▶ _Exercise objective_
Work through the entries below and report how many lines include "Instagram". The number alone is the answer.

▶ _Record excerpts_

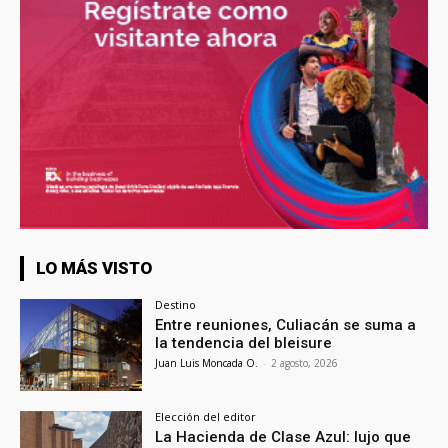
LO MÁS VISTO
Destino
Entre reuniones, Culiacán se suma a
la tendencia del bleisure
Juan Luis Moncada O.
-
2 agosto, 2026
Elección del editor
La Hacienda de Clase Azul: lujo que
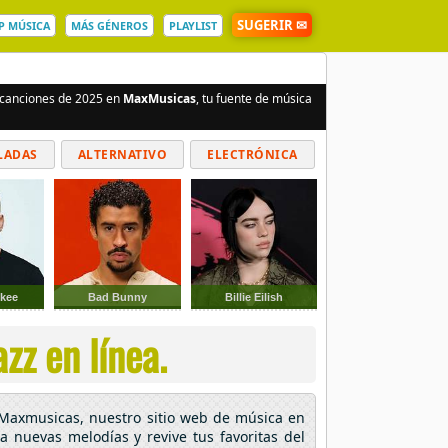
SUGERIR ✉
P MÚSICA
MÁS GÉNEROS
PLAYLIST
s canciones de 2025 en
MaxMusicas
, tu fuente de música
LADAS
ALTERNATIVO
ELECTRÓNICA
kee
Bad Bunny
Billie Eilish
zz en línea.
n Maxmusicas, nuestro sitio web de música en
ra nuevas melodías y revive tus favoritas del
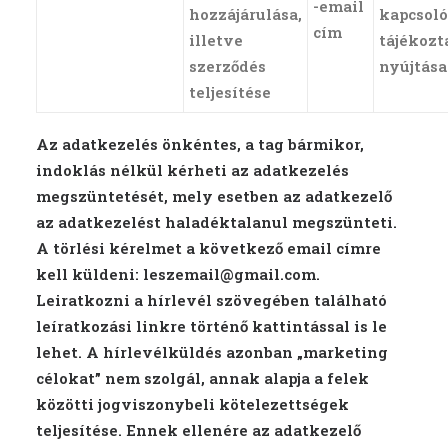
-email
hozzájárulása,
kapcsol
cím
illetve
tájékozt
szerződés
nyújtása
teljesítése
Az adatkezelés önkéntes, a tag bármikor,
indoklás nélkül kérheti az adatkezelés
megszüntetését, mely esetben az adatkezelő
az adatkezelést haladéktalanul megszünteti.
A törlési kérelmet a következő email címre
kell küldeni: leszemail@gmail.com.
Leiratkozni a hírlevél szövegében található
leíratkozási linkre történő kattintással is le
lehet. A hírlevélküldés azonban „marketing
célokat” nem szolgál, annak alapja a felek
közötti jogviszonybeli kötelezettségek
teljesítése. Ennek ellenére az adatkezelő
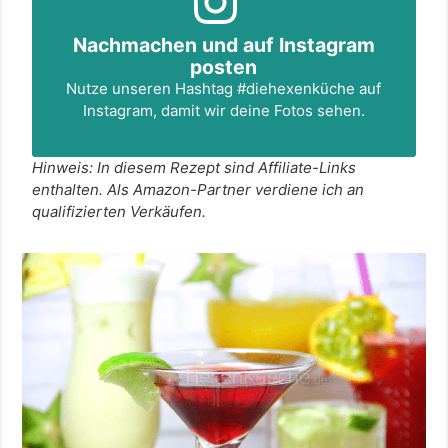
Nachmachen und auf Instagram
posten
Nutze unseren Hashtag
#diehexenküche
auf
Instagram, damit wir deine Fotos sehen.
Hinweis: In diesem Rezept sind Affiliate-Links
enthalten. Als Amazon-Partner verdiene ich an
qualifizierten Verkäufen.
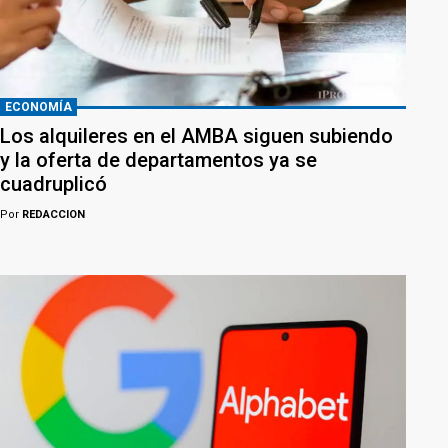
ECONOMÍA
Los alquileres en el AMBA siguen subiendo
y la oferta de departamentos ya se
cuadruplicó
Por
REDACCION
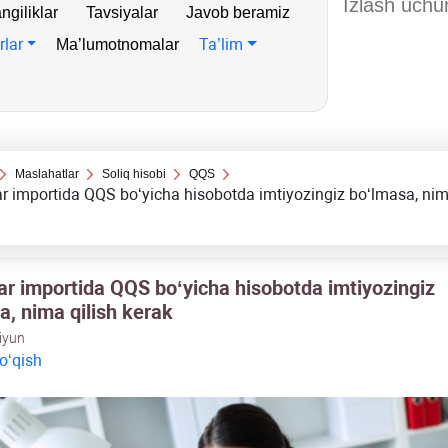
ngiliklar
Tavsiyalar
Javob beramiz
rlar
Ta’lim
Ma’lumotnomalar
Maslahatlar
Soliq hisobi
QQS
r importida QQS boʻyicha hisobotda imtiyozingiz boʻlmasa, nim
ar importida QQS boʻyicha hisobotda imtiyozingiz
a, nima qilish kerak
 iyun
 oʻqish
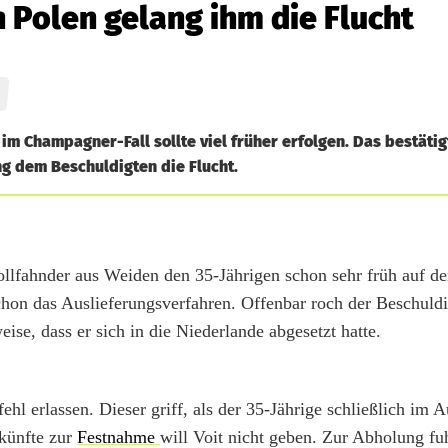
 Polen gelang ihm die Flucht
m Champagner-Fall sollte viel früher erfolgen. Das bestätig
ng dem Beschuldigten die Flucht.
ollfahnder aus Weiden den 35-Jährigen schon sehr früh auf d
schon das Auslieferungsverfahren. Offenbar roch der Beschuld
ise, dass er sich in die Niederlande abgesetzt hatte.
l erlassen. Dieser griff, als der 35-Jährige schließlich im 
künfte zur
Festnahme
will Voit nicht geben. Zur Abholung fu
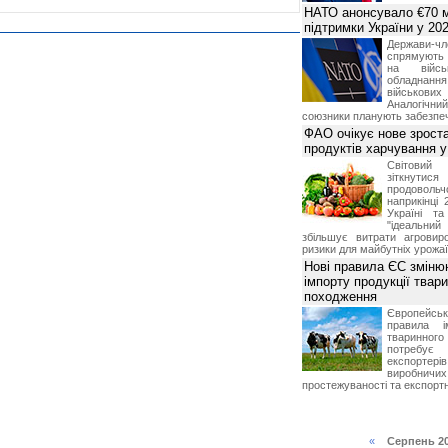
НАТО анонсувало €70 м
підтримки України у 202
Держави
спрямують 
на війсь
обладнанн
військови
Аналогічни
союзники планують забезпечи
ФАО очікує нове зроста
продуктів харчування у 
Світови
зіткнутис
продоволь
наприкінці 
Україні т
"ідеальни
збільшує витрати агровир
ризики для майбутніх урожаї
Нові правила ЄС зміню
імпорту продукції твар
походження
Європейсь
правила і
тваринног
потребує 
експорте
виробничих
простежуваності та експортн
«
Серпень 2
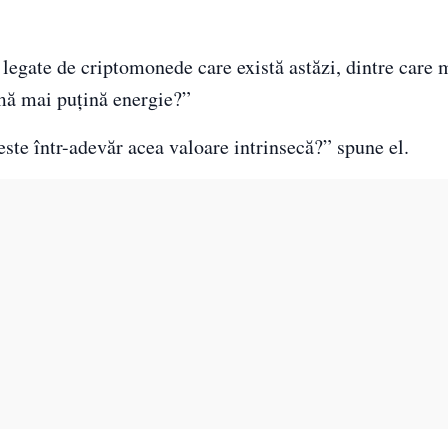
legate de criptomonede care există astăzi, dintre care 
mă mai puțină energie?”
este într-adevăr acea valoare intrinsecă?” spune el.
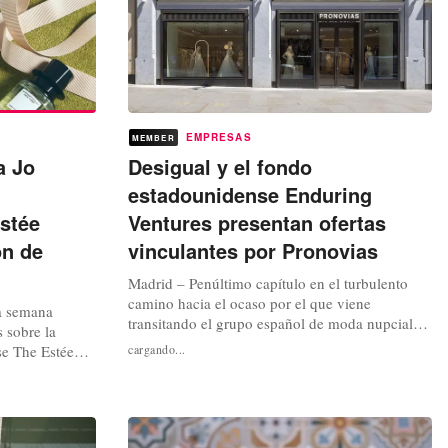
EMPRESAS
MEMBER
a Jo
Desigual y el fondo
estadounidense Enduring
stée
Ventures presentan ofertas
ón de
vinculantes por Pronovias
Madrid – Penúltimo capítulo en el turbulento
camino hacia el ocaso por el que viene
da semana
transitando el grupo español de moda nupcial
 sobre la
Pronovias, desde su venta por Alberto Palatchi
se The Estée
cargando...
en 2017 al fondo británico de capital privado
a iniciar
BC Partners. Operación que se sitúa como el
 Malone y
origen de todas las dificultades económicas por
añola el grupo
las que a partir de ahí ha venido...
ragancias a las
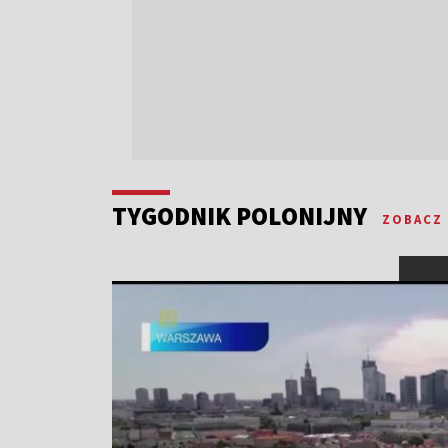
TYGODNIK POLONIJNY
ZOBACZ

▶ _Answer section_
2